*Assigned task*:
Repeat exactly what runs from the line with "一部の成分に注意が必要です" through the last line of the material, and keep the pictures out of it.

*Listed records*:

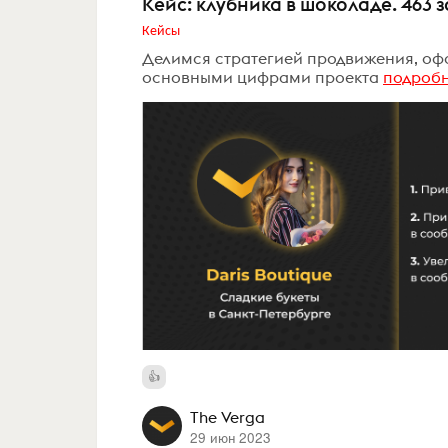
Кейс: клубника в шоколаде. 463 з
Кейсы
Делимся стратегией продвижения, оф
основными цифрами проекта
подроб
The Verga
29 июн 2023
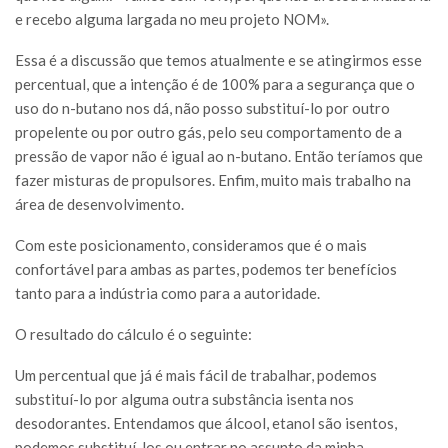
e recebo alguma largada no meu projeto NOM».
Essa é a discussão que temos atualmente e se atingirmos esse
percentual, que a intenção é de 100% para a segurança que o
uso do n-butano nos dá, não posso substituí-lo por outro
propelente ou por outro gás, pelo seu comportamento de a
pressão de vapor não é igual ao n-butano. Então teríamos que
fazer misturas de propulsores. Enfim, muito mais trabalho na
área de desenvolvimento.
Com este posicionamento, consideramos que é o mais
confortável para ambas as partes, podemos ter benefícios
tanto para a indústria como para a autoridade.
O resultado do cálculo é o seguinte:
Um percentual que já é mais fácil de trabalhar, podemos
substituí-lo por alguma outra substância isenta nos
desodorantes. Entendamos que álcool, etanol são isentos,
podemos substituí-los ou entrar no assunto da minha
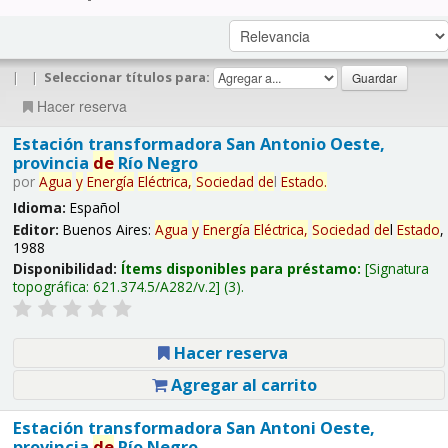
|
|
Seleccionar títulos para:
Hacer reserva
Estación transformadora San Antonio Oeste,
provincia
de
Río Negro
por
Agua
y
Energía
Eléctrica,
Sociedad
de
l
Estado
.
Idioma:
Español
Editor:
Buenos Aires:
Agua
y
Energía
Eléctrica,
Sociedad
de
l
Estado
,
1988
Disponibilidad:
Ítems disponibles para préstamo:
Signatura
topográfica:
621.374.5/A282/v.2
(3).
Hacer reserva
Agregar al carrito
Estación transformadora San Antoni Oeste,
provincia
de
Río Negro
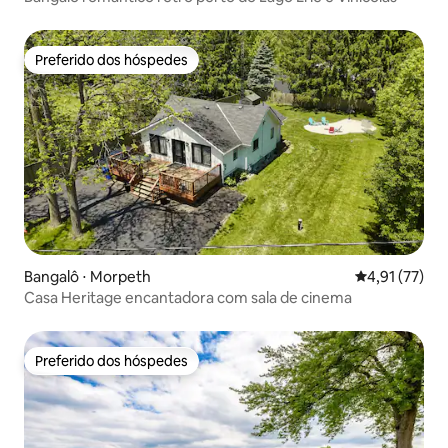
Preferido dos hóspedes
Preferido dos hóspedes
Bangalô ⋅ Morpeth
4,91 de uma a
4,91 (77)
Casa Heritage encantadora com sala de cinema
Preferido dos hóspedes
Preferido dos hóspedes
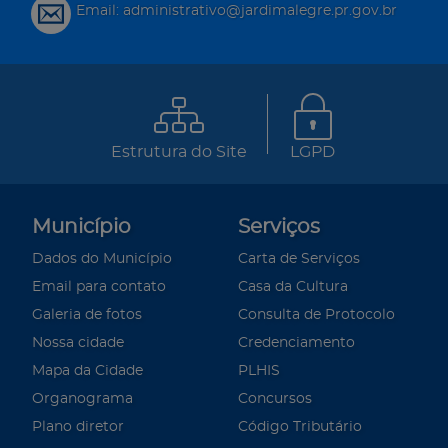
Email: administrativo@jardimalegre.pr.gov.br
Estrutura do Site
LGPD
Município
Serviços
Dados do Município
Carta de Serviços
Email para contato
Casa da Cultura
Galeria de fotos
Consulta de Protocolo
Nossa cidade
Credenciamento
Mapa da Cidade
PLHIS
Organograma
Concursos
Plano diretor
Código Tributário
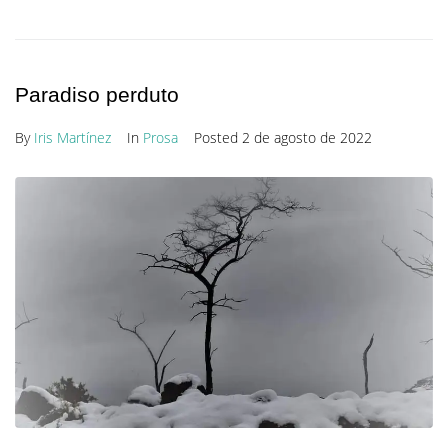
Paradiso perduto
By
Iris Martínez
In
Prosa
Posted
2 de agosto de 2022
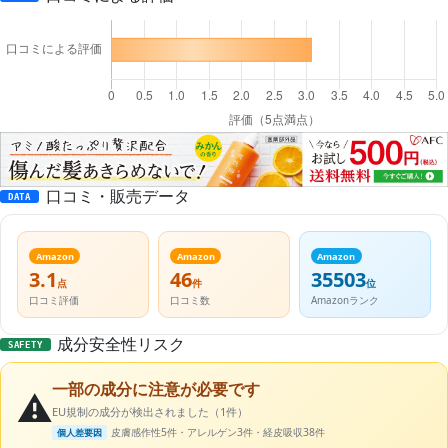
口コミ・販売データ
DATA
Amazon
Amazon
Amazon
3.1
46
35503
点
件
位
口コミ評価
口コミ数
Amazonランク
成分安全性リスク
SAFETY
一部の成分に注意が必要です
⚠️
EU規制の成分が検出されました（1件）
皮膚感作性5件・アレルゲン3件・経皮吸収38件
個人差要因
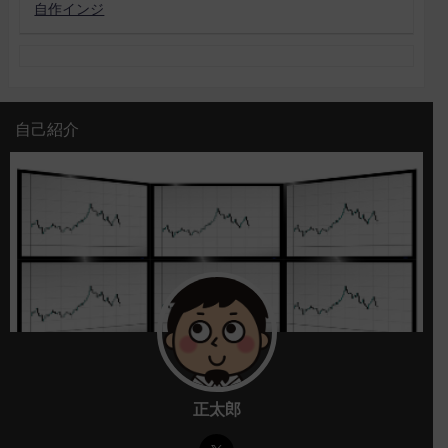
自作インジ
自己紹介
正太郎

*Response to this exercise*:
一部の成分に注意が必要です
⚠️
EU規制の成分が検出されました（1件）
皮膚感作性5件・アレルゲン3件・経皮吸収38件
個人差要因
自作インジ
自己紹介
正太郎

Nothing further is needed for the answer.